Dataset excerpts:
----

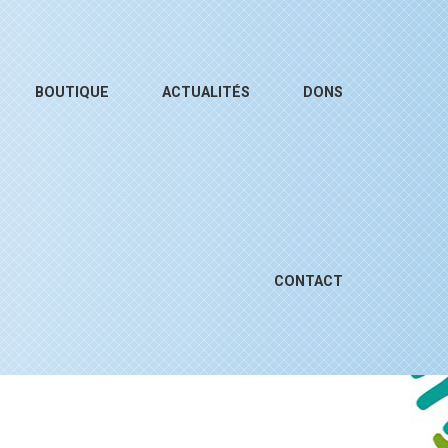
BOUTIQUE
ACTUALITÉS
DONS
CONTACT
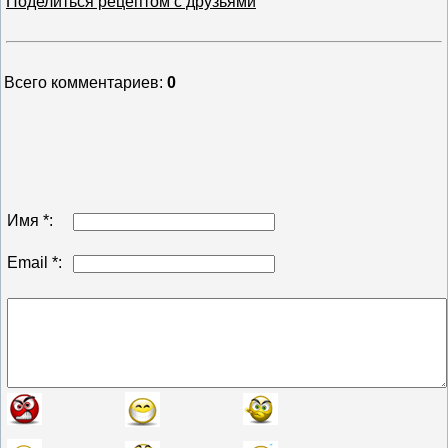
Поделиться рецептом с друзьями
Всего комментариев
:
0
Имя *:
Email *:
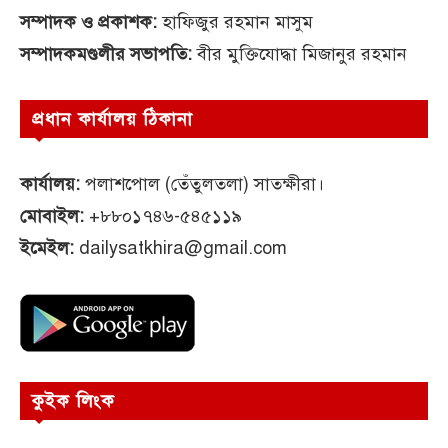
সম্পাদক ও প্রকাশক:
হাফিজুর রহমান মাসুম
সম্পাদকমণ্ডলীর সভাপতি:
বীর মুক্তিযোদ্ধা মিজানুর রহমান
প্রধান কার্যালয় ঠিকানা
কার্যালয়:
পলাশপোল (তেঁতুলতলা) সাতক্ষীরা।
মোবাইল:
+৮৮০১৭৪৬-৫৪৫১১৯
ইমেইল:
dailysatkhira@gmail.com
কুইক লিংক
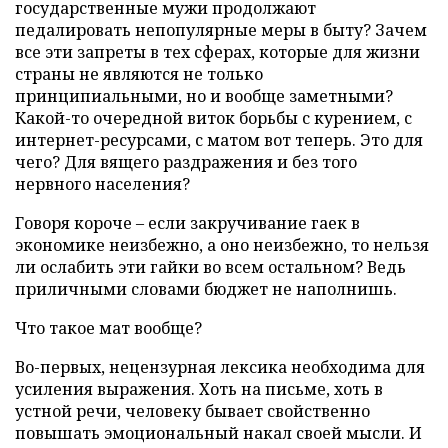
государственные мужи продолжают
педалировать непопулярные меры в быту? Зачем
все эти запреты в тех сферах, которые для жизни
страны не являются не только
принципиальными, но и вообще заметными?
Какой-то очередной виток борьбы с курением, с
интернет-ресурсами, с матом вот теперь. Это для
чего? Для вящего раздражения и без того
нервного населения?
Говоря короче – если закручивание гаек в
экономике неизбежно, а оно неизбежно, то нельзя
ли ослабить эти гайки во всем остальном? Ведь
приличными словами бюджет не наполнишь.
Что такое мат вообще?
Во-первых, нецензурная лексика необходима для
усиления выражения. Хоть на письме, хоть в
устной речи, человеку бывает свойственно
повышать эмоциональный накал своей мысли. И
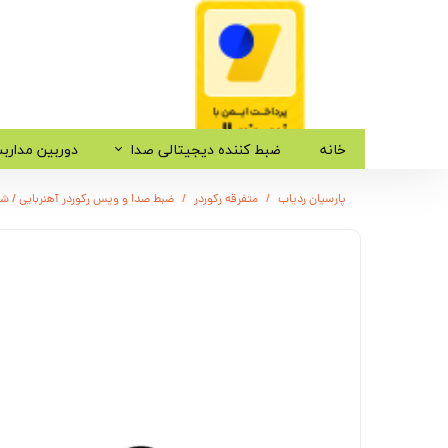
خانه
ضبط کننده دیجیتالی صدا
دوربین مدارب
پارسیان ردیاب
متفرقه رکوردر
ضبط صدا و ویس رکوردر آهنربایی / شارژ باتری 15 روز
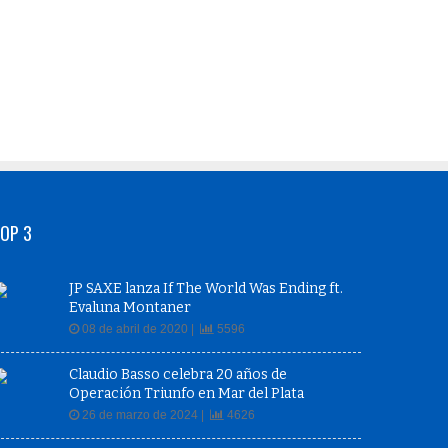
OP 3
JP SAXE lanza If The World Was Ending ft.
Evaluna Montaner
08 de abril de 2020 |
5596
Claudio Basso celebra 20 años de
Operación Triunfo en Mar del Plata
26 de marzo de 2024 |
4626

----

▸ TASK TO CARRY OUT
All lines in the records above with "رکوردر" need to be found and copied.

▸ REPLY
متفرقه رکوردر
ضبط صدا و ویس رکوردر آهنربایی / شارژ باتری 15 روز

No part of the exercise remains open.